<<<<

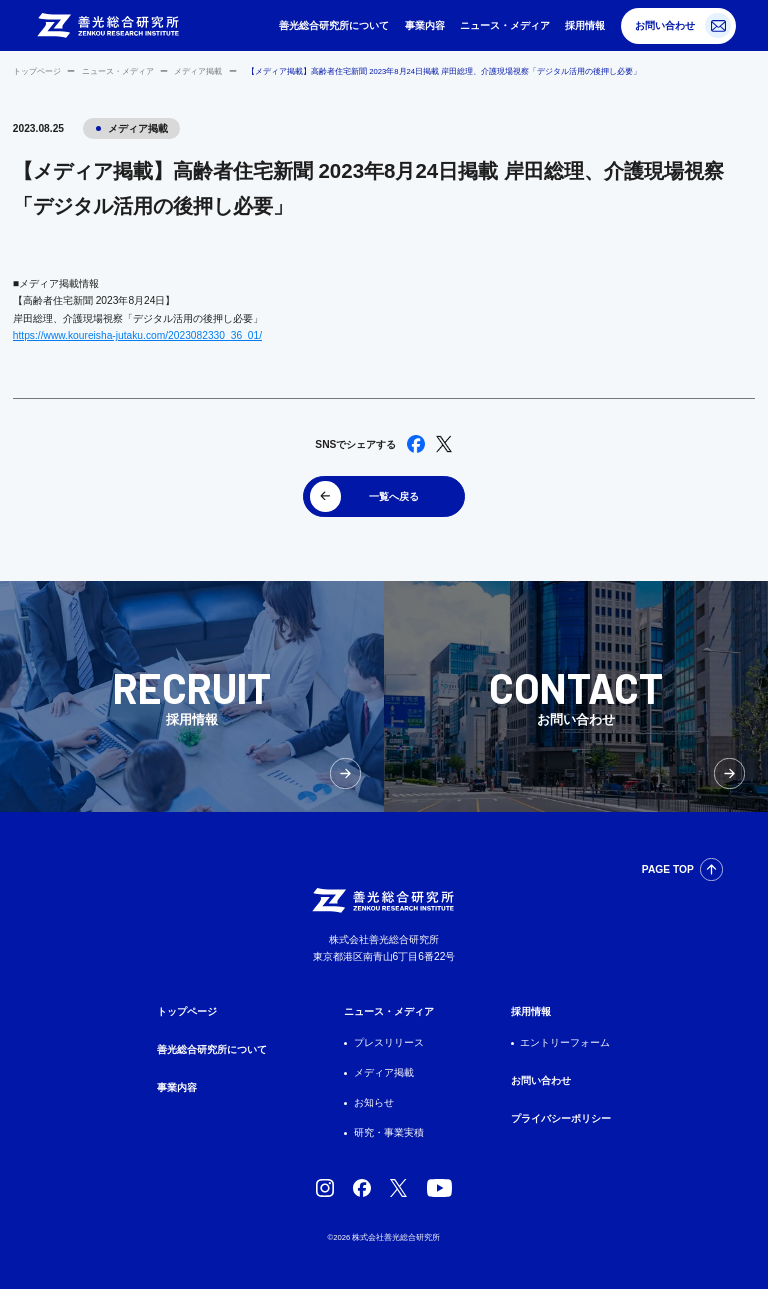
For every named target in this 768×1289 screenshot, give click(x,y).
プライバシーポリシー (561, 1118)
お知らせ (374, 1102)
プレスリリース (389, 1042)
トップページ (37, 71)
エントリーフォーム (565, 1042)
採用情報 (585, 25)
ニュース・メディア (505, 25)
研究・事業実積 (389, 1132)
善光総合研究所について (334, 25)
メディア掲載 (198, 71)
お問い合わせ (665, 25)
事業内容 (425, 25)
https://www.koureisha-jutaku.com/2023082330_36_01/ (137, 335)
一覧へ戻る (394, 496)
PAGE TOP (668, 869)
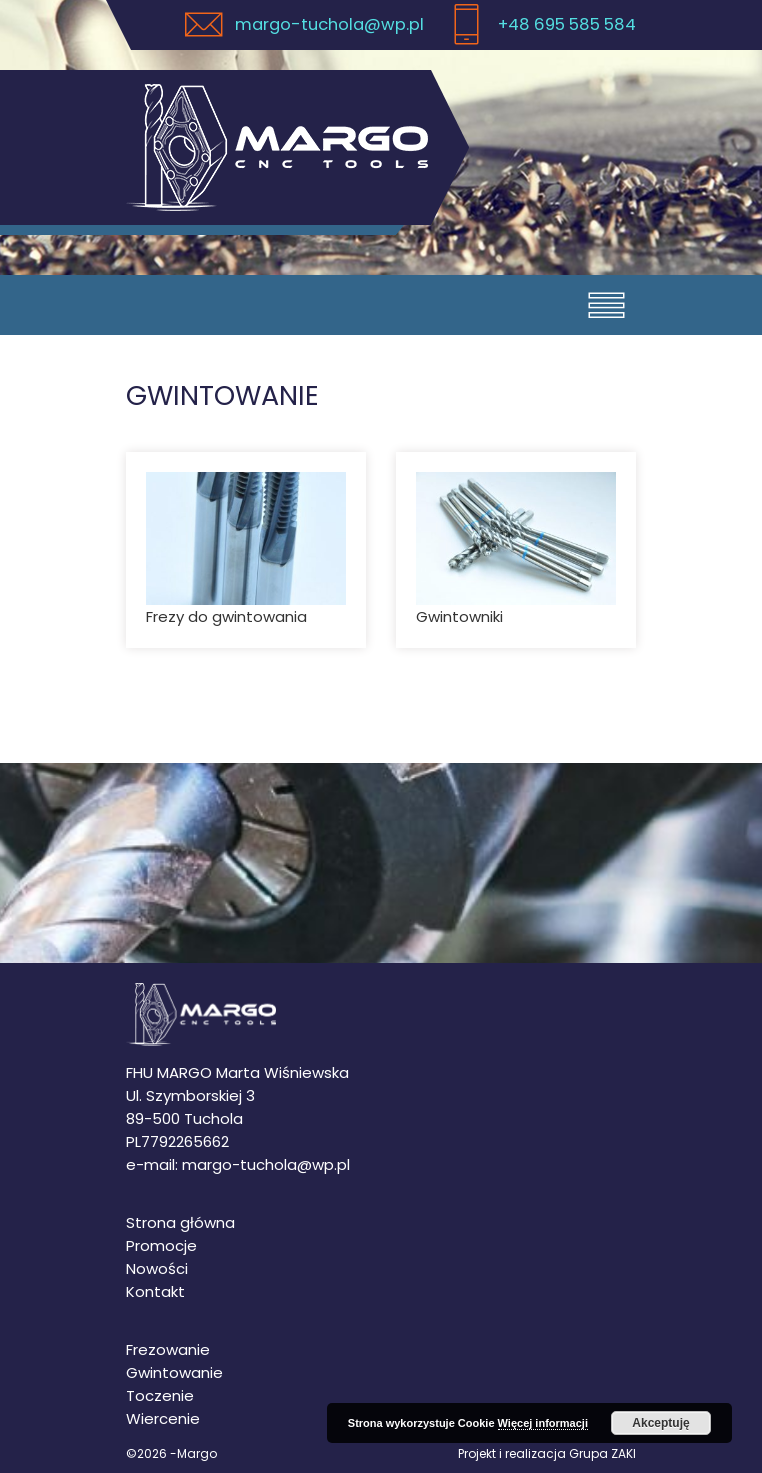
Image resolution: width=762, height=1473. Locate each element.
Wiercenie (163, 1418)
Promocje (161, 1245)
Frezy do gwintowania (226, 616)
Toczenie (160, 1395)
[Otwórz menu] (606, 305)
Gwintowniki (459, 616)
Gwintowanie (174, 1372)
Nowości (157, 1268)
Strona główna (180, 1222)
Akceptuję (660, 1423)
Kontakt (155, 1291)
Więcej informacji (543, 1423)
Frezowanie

>>>>

_Your task:_ Pictures stay out; copy every entry above exactly.

_Exercise output:_
For every named target in this 768×1289 screenshot, give click(x,y).
プライバシーポリシー (561, 1118)
お知らせ (374, 1102)
プレスリリース (389, 1042)
トップページ (37, 71)
エントリーフォーム (565, 1042)
採用情報 (585, 25)
ニュース・メディア (505, 25)
研究・事業実積 (389, 1132)
善光総合研究所について (334, 25)
メディア掲載 (198, 71)
お問い合わせ (665, 25)
事業内容 (425, 25)
https://www.koureisha-jutaku.com/2023082330_36_01/ (137, 335)
一覧へ戻る (394, 496)
PAGE TOP (668, 869)
Image resolution: width=762, height=1473. Locate each element.
Wiercenie (163, 1418)
Promocje (161, 1245)
Frezy do gwintowania (226, 616)
Toczenie (160, 1395)
[Otwórz menu] (606, 305)
Gwintowniki (459, 616)
Gwintowanie (174, 1372)
Nowości (157, 1268)
Strona główna (180, 1222)
Akceptuję (660, 1423)
Kontakt (155, 1291)
Więcej informacji (543, 1423)
Frezowanie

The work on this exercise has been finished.